(Collected data)
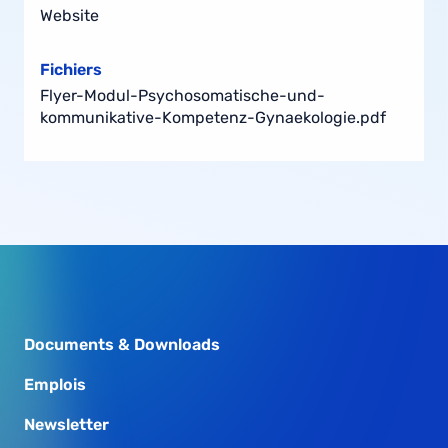
Website
Fichiers
Flyer-Modul-Psychosomatische-und-
kommunikative-Kompetenz-Gynaekologie.pdf
Documents & Downloads
Emplois
Newsletter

### [Task requirements]
Retype each line above exactly and leave out any picture.

### [Answer box]
Website
Fichiers
Flyer-Modul-Psychosomatische-und-
kommunikative-Kompetenz-Gynaekologie.pdf
Documents & Downloads
Emplois
Newsletter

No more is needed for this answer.